Na ponta oposta dessa balança fiscal, os municípios paulistas enfrentam forte arrocho financeiro: no mesmo período, as transferências voluntárias do Estado destinadas a diversas prefeituras sofreram baixas vertiginosas que chegam a 74%.
A maior parte dos benefícios concedidos pelo Estado está concentrada no Imposto sobre Circulação de Mercadorias e Serviços (ICMS), tributo que responde por aproximadamente 80% do valor total das renúncias (cerca de R$ 78,7 bilhões). O restante divide-se em descontos do Imposto sobre a Propriedade de Veículos Automotores (IPVA) e do Imposto de Transmissão Causa Mortis e Doação (ITCMD).
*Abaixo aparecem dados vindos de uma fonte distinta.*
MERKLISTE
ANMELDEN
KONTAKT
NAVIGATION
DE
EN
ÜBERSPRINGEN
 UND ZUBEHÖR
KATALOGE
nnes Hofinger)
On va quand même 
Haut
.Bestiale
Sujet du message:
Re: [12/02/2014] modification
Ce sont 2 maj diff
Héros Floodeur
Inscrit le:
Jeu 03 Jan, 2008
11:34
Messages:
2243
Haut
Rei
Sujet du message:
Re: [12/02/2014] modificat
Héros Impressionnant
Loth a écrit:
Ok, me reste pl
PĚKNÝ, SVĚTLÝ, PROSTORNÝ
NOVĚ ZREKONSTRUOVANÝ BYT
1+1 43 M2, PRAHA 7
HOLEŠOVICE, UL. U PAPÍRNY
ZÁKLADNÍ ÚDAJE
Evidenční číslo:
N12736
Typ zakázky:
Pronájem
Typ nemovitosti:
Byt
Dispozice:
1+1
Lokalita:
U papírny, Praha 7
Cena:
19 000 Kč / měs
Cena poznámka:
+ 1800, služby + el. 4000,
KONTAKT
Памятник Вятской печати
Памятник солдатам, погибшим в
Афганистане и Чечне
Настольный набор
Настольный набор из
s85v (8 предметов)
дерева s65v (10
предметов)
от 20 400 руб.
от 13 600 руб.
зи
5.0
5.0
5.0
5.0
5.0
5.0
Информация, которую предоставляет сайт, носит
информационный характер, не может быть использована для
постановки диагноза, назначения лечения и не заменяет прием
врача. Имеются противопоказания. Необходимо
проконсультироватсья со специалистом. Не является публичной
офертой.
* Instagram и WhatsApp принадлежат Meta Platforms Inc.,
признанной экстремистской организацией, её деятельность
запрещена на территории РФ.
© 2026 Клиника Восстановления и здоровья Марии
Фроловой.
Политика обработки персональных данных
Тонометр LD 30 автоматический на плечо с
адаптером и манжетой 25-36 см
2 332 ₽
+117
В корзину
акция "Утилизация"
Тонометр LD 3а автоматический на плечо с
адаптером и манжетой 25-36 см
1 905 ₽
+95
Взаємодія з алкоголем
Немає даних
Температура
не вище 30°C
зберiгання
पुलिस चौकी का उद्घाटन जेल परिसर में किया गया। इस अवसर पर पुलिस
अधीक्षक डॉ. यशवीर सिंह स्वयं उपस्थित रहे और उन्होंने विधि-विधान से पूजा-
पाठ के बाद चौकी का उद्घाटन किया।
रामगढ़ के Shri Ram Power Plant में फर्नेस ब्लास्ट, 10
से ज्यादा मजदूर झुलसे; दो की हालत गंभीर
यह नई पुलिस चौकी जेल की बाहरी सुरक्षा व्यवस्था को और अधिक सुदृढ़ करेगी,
| Modalidade de Renúncia | Estimativa para 2026 |
| ICMS (Isenções e créditos) | ~R$ 78,7 bilhões |
| IPVA | ~R$ 6,6 bilhões |
| ITCMD | ~R$ 257 milhões |
| Total Estimado | R$ 85,6 bilhões |
O volume total de incentivos equivale a quase um quarto de todo o orçamento anual do estado de São Paulo.
A expansão dos incentivos fiscais reacendeu o debate sobre a falta de transparência nas concessões. A lista completa com o nome das empresas beneficiadas e as contrapartidas exigidas, como metas claras de geração de empregos, investimentos locais ou desenvolvimento de tecnologias, permanece sem divulgação detalhada e acessível ao público geral.
O Tribunal de Contas do Estado (TCE-SP) e órgãos fiscalizadores têm cobrado maior rigor e avaliação técnica prévia do governo paulista para mensurar se o retorno econômico dessas isenções justifica a perda de arrecadação do Estado. O tema também se tornou alvo de disputas judiciais para forçar a abertura integral dos dados no Portal da Transparência.